My Year of What If? A Somatic Approach To Nutrition

Today I would like to tell you a story of what cultivating a trusting relationship with food can look and feel like.

When I met my husband, I had been eating the same way for a very long time fearful of bringing back digestive pain and how various different foods might affect my health.

Being in a new relationship, I had a desire to relax a bit around food and see what happens. I like to think of this year as my "What if?" year. What if I ate this? What would happen? 

I stepped into an abundant amount of curiosity. At first, it felt great. I felt more relaxed around food in years and noticed I was not experiencing any of the digestive pain I feared experiencing.

If all food was suddenly completely neutral, I got the opportunity to slow down with every food and notice how it felt in my body. I also got to notice that a handful of something felt fine where a bowl of the same food might leave me feeling bloated and uncomfortable.

Over that year of time, all the things society tells us to label as "bad" happened. I gained weight, I started to experience some intense pain with my cycle, and I noticed my mood all over the place. I still don't see these things as "bad." It was all just information. What I was eating and the quantities in which I was eating those foods led to this kind of reaction in my body. Not good. Not bad. Just what it was.

As I continued to listen deeply to my body, the foods I had been nervous about eating became not so scary where I then got to engage in a new exploration I had never been in before of how do I want to feel in my body? It wasn't about don't eat this or that out of fear of what would happen and instead became how do I want to feel on a daily basis.
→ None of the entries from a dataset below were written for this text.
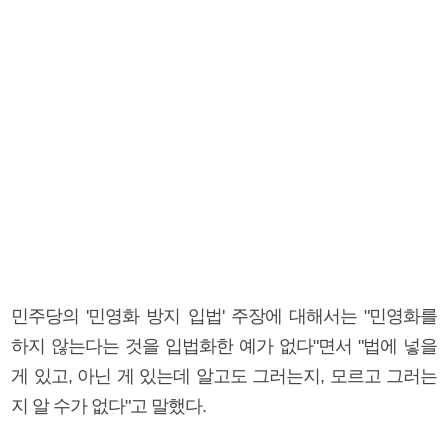
민주당의 '민영화 방지 입법' 주장에 대해서는 "민영화를
하지 않는다는 것을 입법화한 예가 없다"면서 "법에 넣을
게 있고, 아닌 게 있는데 알고도 그러는지, 모르고 그러는
지 알 수가 없다"고 말했다.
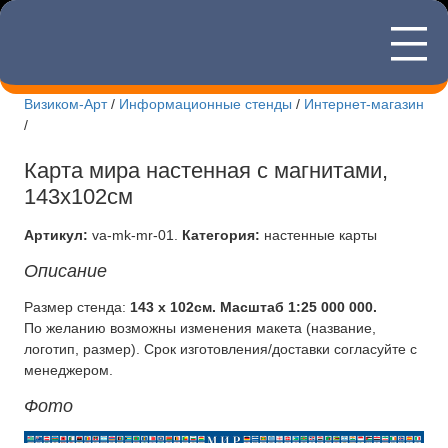
—
8(495)507
—
—
Визиком-Арт
/
Информационные стенды
/
Интернет-магазин
/
Новости Визиком-арт
Карта мира настенная с магнитами,
Информационные стенды
143x102см
Интернет-магазин стендов
Артикул:
va-mk-mr-01
.
Категория:
настенные карты
Изготовление вывесок
Описание
Изготовление табличек
Размер стенда:
143 x 102см. Масштаб 1:25 000 000.
По желанию возможны изменения макета (название,
логотип, размер). Срок изготовления/доставки согласуйте с
Печать футболок
менеджером.
Лазерная резка
Фото
Доставка и оплата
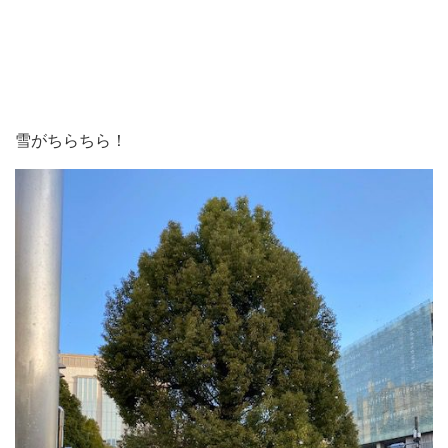
雪がちらちら！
From there, any symptom I experienced after I ate I just noted as information and got curious if that was how I wanted to feel in my system. This slowly guided me toward the foods that supported me in feeling how I desire to feel. Those foods I was eating, they are still not good or bad. I can eat them whenever I want. And, I get to explore what is going to feel best to me at any moment. Sometimes, eating those foods has been the most supportive thing, and other times not so much.

To add on about my health, I get my blood drawn every year to check and make sure everything is running smoothly and nothing ever looked off. Even as I gained weight, even as my symptoms changed. Inside, I was still a healthy thriving human being.

This is where we need to move our relationship with our food and body. One infused with deep trust and profound listening that our body will speak to us and we just get to make decisions based on the information we are receiving. No right or wrong decision. Just a decision that leads to other decisions. If you don't like how those decisions are making you feel, experiment with making different decisions. No matter how your body shifts and changes though, no food and no body shape is right or wrong or good or bad. You will always be deserving to be met, seen, heard, acknowledged, and respected.